Start children off on the way they should go, and even when they are old they will not turn from it. Proverbs 22:6
Felicitas and her Seven Sons (2nd century)
Felicitas was a widow with seven sons who lived in Rome during the reign of Emperor Antoninus (138-61). Many people became followers of Christ as a result of the faithful witness of Felicitas and her family, while other Christians were encouraged likewise to share their faith with others. This angered the Roman priests, who complained to the emperor that Felicitas was drawing people away from worshipping their gods. They argued that these gods were the protectors of the empire and were offended and angry; in order to appease them, the priests said, Felicitas and her children must sacrifice to the gods.

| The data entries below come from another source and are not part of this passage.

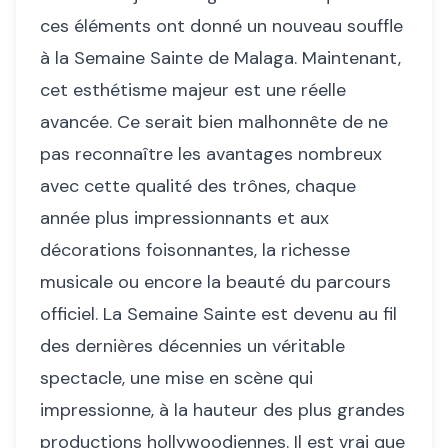
ces éléments ont donné un nouveau souffle
à la Semaine Sainte de Malaga. Maintenant,
cet esthétisme majeur est une réelle
avancée. Ce serait bien malhonnête de ne
pas reconnaître les avantages nombreux
avec cette qualité des trônes, chaque
année plus impressionnants et aux
décorations foisonnantes, la richesse
musicale ou encore la beauté du parcours
officiel. La Semaine Sainte est devenu au fil
des dernières décennies un véritable
spectacle, une mise en scène qui
impressionne, à la hauteur des plus grandes
productions hollywoodiennes. Il est vrai que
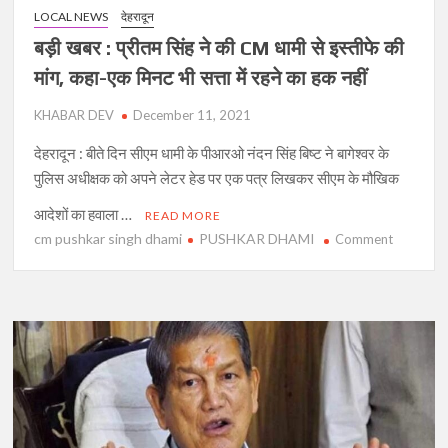
मकसद
LOCAL NEWS
देहरादून
बड़ी खबर : प्रीतम सिंह ने की CM धामी से इस्तीफे की
मांग, कहा-एक मिनट भी सत्ता में रहने का हक नहीं
KHABAR DEV
December 11, 2021
देहरादून : बीते दिन सीएम धामी के पीआरओ नंदन सिंह बिष्ट ने बागेश्वर के
पुलिस अधीक्षक को अपने लेटर हेड पर एक पत्र लिखकर सीएम के मौखिक
आदेशों का हवाला …
READ MORE
cm pushkar singh dhami
PUSHKAR DHAMI
on
Comment
बड़ी
खबर
:
प्रीतम
सिंह
ने
की
CM
धामी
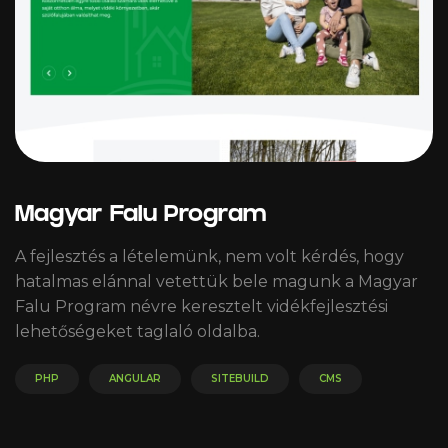
Magyar Falu Program
A fejlesztés a lételemünk, nem volt kérdés, hogy
hatalmas elánnal vetettük bele magunk a Magyar
Falu Program névre keresztelt vidékfejlesztési
lehetőségeket taglaló oldalba.
PHP
ANGULAR
SITEBUILD
CMS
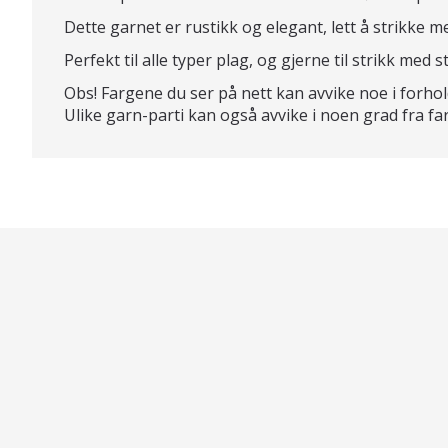
Dette garnet er rustikk og elegant, lett å strikke me
Perfekt til alle typer plag, og gjerne til strikk med 
Obs! Fargene du ser på nett kan avvike noe i forhol
Ulike garn-parti kan også avvike i noen grad fra fa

Antoninus was superstitious, so he issued an order to the prefect of Rome, Publius, to see that this was done. Publius called Felicitas and her sons before him and tried to persuade the mother to carry out the sacrifice to prevent him from penalising the whole family. She refused, stating confidently that they “will live eternally with Christ if they are faithful to him”.
Felicitas urged her sons to stand firm before they were brought before the judge one by one; he used a mixture of promises and threats to attempt to persuade them to worship pagan gods, but they all refused. The brothers were whipped and detained. The emperor issued an order that they be sent to different judges and condemned to different deaths: Januarius was scourged to death with whips, Felix and Philip were beaten with clubs, Sylvanus was thrown head first down a steep precipice, while the three youngest, Alexander, Vitalis and Martialis, were beheaded. Felicitas was executed four months later.
Almighty God, we praise your holy name for all the saints throughout the ages who have kept the lamp of faith burning brightly. Grant that we who are following in their steps may keep that light shining, that the darkness of this world may be lit by him who is the light of the world, even your Son, our Saviour Jesus Christ. Amen.